The use of omnibus accounts is further constrained by national rules, counterparty requirements, and treaty stipulations. Many countries have specific laws governing the use of omnibus accounts. Some Central Securities Depositories—Norway or China, for instance—require the use of segregated accounts for domestic participants and/or investors. Counterparties, too, maintain specific mandates: some accept rate-pool accounts, others demand segregated. Lastly, treaties often influence the use of different account types. As relief at source requires passing information through the custody chain within very narrow windows – sometimes mere hours – the process often obviates the use of omnibus accounts in practice, as designated intermediaries cannot quickly pierce them to understand the underlying owners.


Due to these complex (and often conflicting) requirements, it is no wonder that intermediaries aggregate clients into a single account, subjecting all beneficial owners to withholding at the full rate. Increasingly, however, institutional investors are clamoring for tax relief, forcing custody chain participants to find a solution, despite their low margins and growing regulatory burdens.


So what is a custodian to do?



MIDAS®: An Omnibus Account Solution

GlobeTax’s MIDAS service helps resolve the omnibus dilemma. Each user type simply plugs into the centralized platform to both provide and access the information they need. MIDAS maintains omnibus account rules and beneficial owner documents, and features customizable views so each custody chain participant can understand the action they must take to play their role in the withholding tax recovery process. Moreover, information from one link in the custody chain is shielded from others in the chain, allowing each financial institution to protect its customers.





Centralized Rules

Financial intermediaries need an easy way to understand when they can – and cannot – use omnibus accounts. MIDAS maintains and provides up-to-date rules for each market and each entity in the custody chain, from withholding and transfer agents to local sub-custodians to global custodians to regional banks and brokers. These rules delineate the use of segregated, rate pool, and blended rate accounts both up and down-stream, so financial intermediaries can devise the most optimal, cost-effective way to organize their clients participating in tax relief across all markets.


Centralized Documents

Once a financial institution understands account type requirements, the next step is understanding the document requirements and ensuring that the requisite information is on file for each underlying investor. As the custody network is presently organized, multiple sets of documents must be maintained at different FIs; the intermediaries do not willingly share client information with each other.

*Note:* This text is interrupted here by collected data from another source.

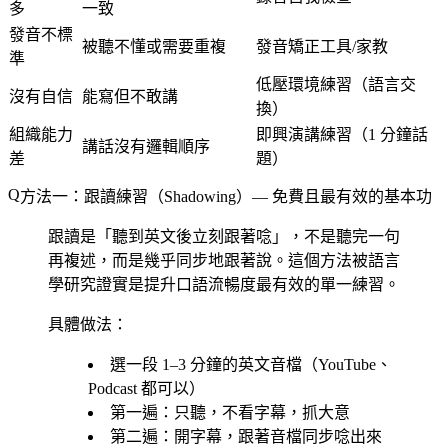
多
一致
發音不標
被聽不懂或需要重複
發音矯正工具/家教
準
低壓環境練習（語言交
沒有自信
能寫但不敢講
換）
組織能力
即興演講練習（1 分鐘話
講話沒有邏輯順序
差
題）
方法一：跟讀練習（Shadowing）— 免費且最有效的基本功
跟讀是「聽到英文後立刻跟著唸」，不是聽完一句
再複述，而是幾乎同步地跟著說。這個方法被語言
學研究證實是提升口語流暢度最有效的單一練習。
具體做法：
選一段 1–3 分鐘的英文音檔（YouTube、
Podcast 都可以）
第一遍：只聽，不看字幕，抓大意
第二遍：開字幕，跟著音檔同步唸出來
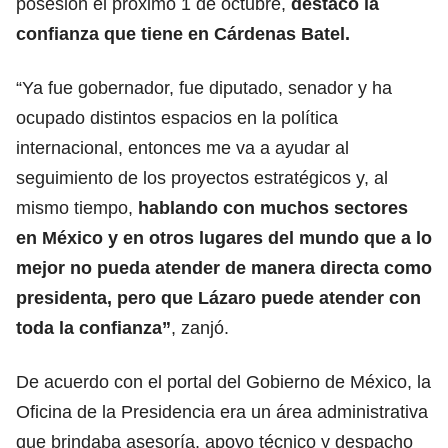
posesión el próximo 1 de octubre,
destacó la
confianza que tiene en Cárdenas Batel.
“Ya fue gobernador, fue diputado, senador y ha
ocupado distintos espacios en la política
internacional, entonces me va a ayudar al
seguimiento de los proyectos estratégicos y, al
mismo tiempo,
hablando con muchos sectores
en México y en otros lugares del mundo que a lo
mejor no pueda atender de manera directa como
presidenta, pero que Lázaro puede atender con
toda la confianza”
, zanjó.
De acuerdo con el portal del Gobierno de México, la
Oficina de la Presidencia era un área administrativa
que brindaba asesoría, apoyo técnico y despacho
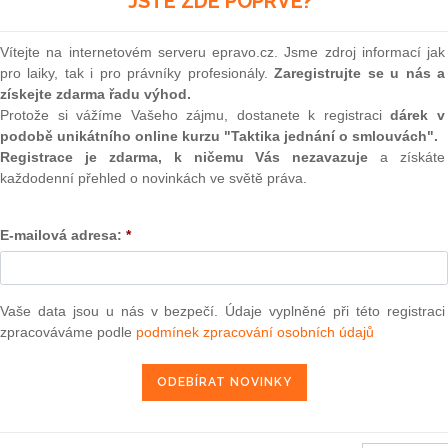
JSTE ZDE POPRVÉ?
(onli
2
Vítejte na internetovém serveru epravo.cz. Jsme zdroj informací jak
Prakt
pro laiky, tak i pro právníky profesionály.
Zaregistrujte se u nás a
smluv
získejte zdarma řadu výhod.
0
Protože si vážíme Vašeho zájmu, dostanete k registraci
dárek v
Prakt
podobě unikátního online kurzu "Taktika jednání o smlouvách".
judik
Registrace je zdarma, k ničemu Vás nezavazuje
a získáte
každodenní přehled o novinkách ve světě práva.
ONL
E-mailová adresa:
*
Vnos
valor
tení k přijetí směrnice Evropského parlamentu a Rady o
soud
o jednotné povolení k pobytu a práci na území členského
emí a o společném souboru práv pracovníků ze třetích zemí
Výpo
Vaše data jsou u nás v bezpečí. Údaje vyplněné při této registraci
nském státě
neom
zpracováváme podle
podmínek zpracování osobních údajů
Nová 
Změn
12. 1. 2012
energ
Čern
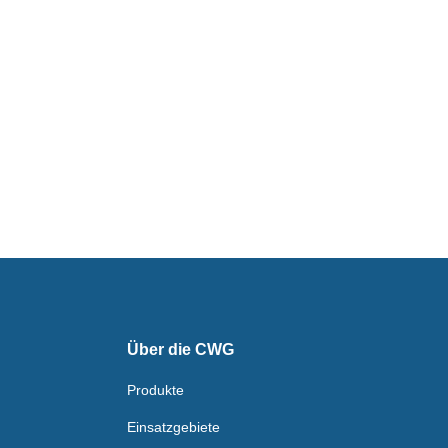
Über die CWG
Produkte
Einsatzgebiete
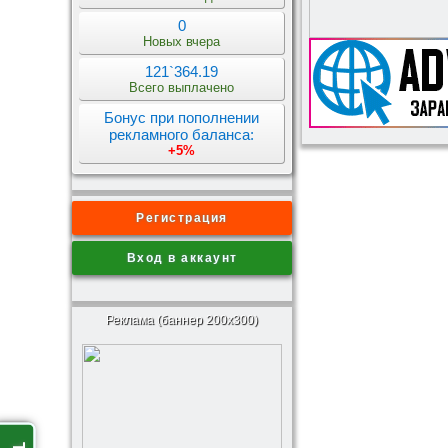
0
Новых вчера
121`364.19
Всего выплачено
Бонус при пополнении
рекламного баланса:
+5%
Регистрация
Вход в аккаунт
Реклама (баннер 200x300)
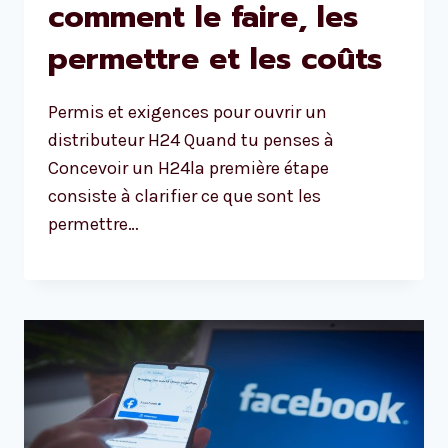
comment le faire, les
permettre et les coûts
Permis et exigences pour ouvrir un
distributeur H24 Quand tu penses à
Concevoir un H24la première étape
consiste à clarifier ce que sont les
permettre…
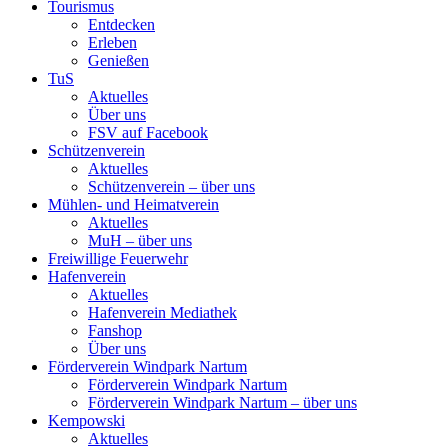
Tourismus
Entdecken
Erleben
Genießen
TuS
Aktuelles
Über uns
FSV auf Facebook
Schützenverein
Aktuelles
Schützenverein – über uns
Mühlen- und Heimatverein
Aktuelles
MuH – über uns
Freiwillige Feuerwehr
Hafenverein
Aktuelles
Hafenverein Mediathek
Fanshop
Über uns
Förderverein Windpark Nartum
Förderverein Windpark Nartum
Förderverein Windpark Nartum – über uns
Kempowski
Aktuelles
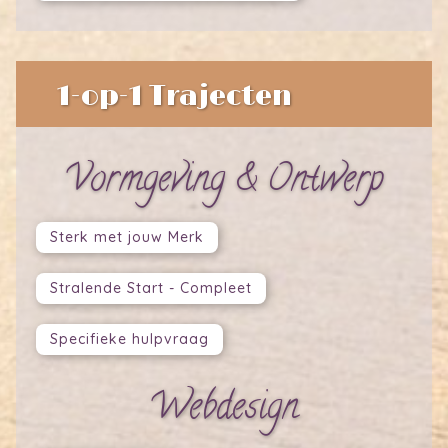
1-op-1 Trajecten
Vormgeving & Ontwerp
Sterk met jouw Merk
Stralende Start - Compleet
Specifieke hulpvraag
Webdesign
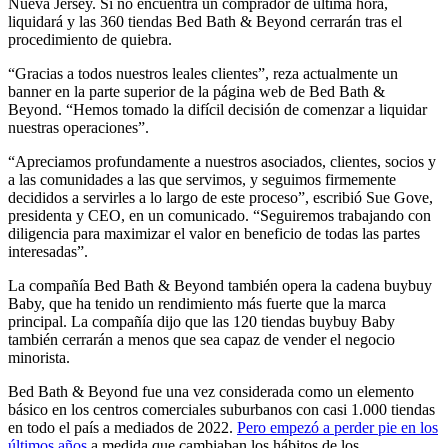
Nueva Jersey. Si no encuentra un comprador de última hora,
liquidará y las 360 tiendas Bed Bath & Beyond cerrarán tras el
procedimiento de quiebra.
“Gracias a todos nuestros leales clientes”, reza actualmente un
banner en la parte superior de la página web de Bed Bath &
Beyond. “Hemos tomado la difícil decisión de comenzar a liquidar
nuestras operaciones”.
“Apreciamos profundamente a nuestros asociados, clientes, socios y
a las comunidades a las que servimos, y seguimos firmemente
decididos a servirles a lo largo de este proceso”, escribió Sue Gove,
presidenta y CEO, en un comunicado. “Seguiremos trabajando con
diligencia para maximizar el valor en beneficio de todas las partes
interesadas”.
La compañía Bed Bath & Beyond también opera la cadena buybuy
Baby, que ha tenido un rendimiento más fuerte que la marca
principal. La compañía dijo que las 120 tiendas buybuy Baby
también cerrarán a menos que sea capaz de vender el negocio
minorista.
Bed Bath & Beyond fue una vez considerada como un elemento
básico en los centros comerciales suburbanos con casi 1.000 tiendas
en todo el país a mediados de 2022.
Pero empezó a perder pie en los
últimos años
a medida que cambiaban los hábitos de los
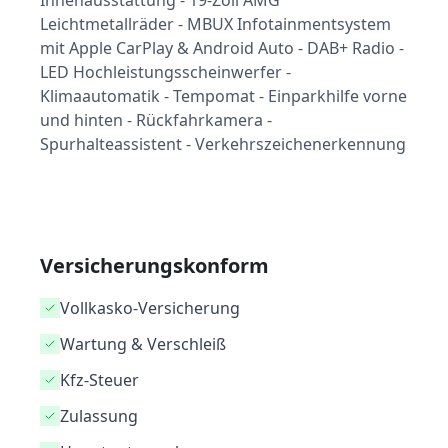
Innenausstattung - 19-Zoll AMG
Leichtmetallräder - MBUX Infotainmentsystem
mit Apple CarPlay & Android Auto - DAB+ Radio -
LED Hochleistungsscheinwerfer -
Klimaautomatik - Tempomat - Einparkhilfe vorne
und hinten - Rückfahrkamera -
Spurhalteassistent - Verkehrszeichenerkennung
Versicherungskonform
Vollkasko-Versicherung
Wartung & Verschleiß
Kfz-Steuer
Zulassung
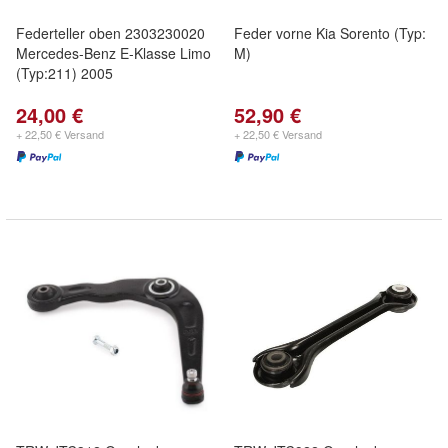
Federteller oben 2303230020
Feder vorne Kia Sorento (Typ:
Mercedes-Benz E-Klasse Limo
M)
(Typ:211) 2005
24,00 €
52,90 €
+ 22,50 € Versand
+ 22,50 € Versand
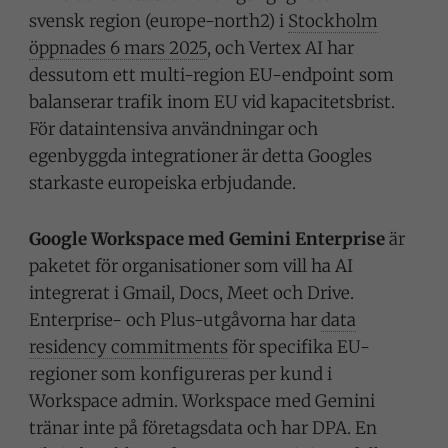
svensk region (europe-north2) i
Stockholm
öppnades 6 mars 2025
, och Vertex AI har
dessutom ett multi-region EU-endpoint som
balanserar trafik inom EU vid kapacitetsbrist.
För dataintensiva användningar och
egenbyggda integrationer är detta Googles
starkaste europeiska erbjudande.
Google Workspace med Gemini Enterprise
är
paketet för organisationer som vill ha AI
integrerat i Gmail, Docs, Meet och Drive.
Enterprise- och Plus-utgåvorna har
data
residency commitments
för specifika EU-
regioner som konfigureras per kund i
Workspace admin. Workspace med Gemini
tränar inte på företagsdata och har DPA. En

MIDAS resolves this issue by maintaining documentation in a central repository. All FIs are granted a unique and secure view into the platform, and will be able to access and verify that the documentation is on file for each omnibus participant. Such centralization eliminates the issue of document redundancy and provides a ‘master copy’ to ensure that all investor information remains consistent throughout the custody chain.


Customized Views

Each user type will experience a different view upon logging into the portal. For instance, a tax authority performing an audit can look through all omnibus accounts to ensure all necessary documentation is present for all investors. By contrast, the omnibus account manager can similarly verify requirements without seeing information of any omnibus accounts up or downstream. Such flexible, multi-faceted permissioning ensures that the original purposes of the omnibus account—cost efficiency and secrecy maintenance—are upheld without depriving investors of their tax entitlements.



The Ubiquitous Omnibus

Due to their cost advantages and utility, omnibus accounts are likely not going away any time soon. As a result, it is vital to find a solution that balances the requirements of all parties—custodians, tax authorities, withholding agents, and investors. In the complicated world of tax recovery. MIDAS is that solution.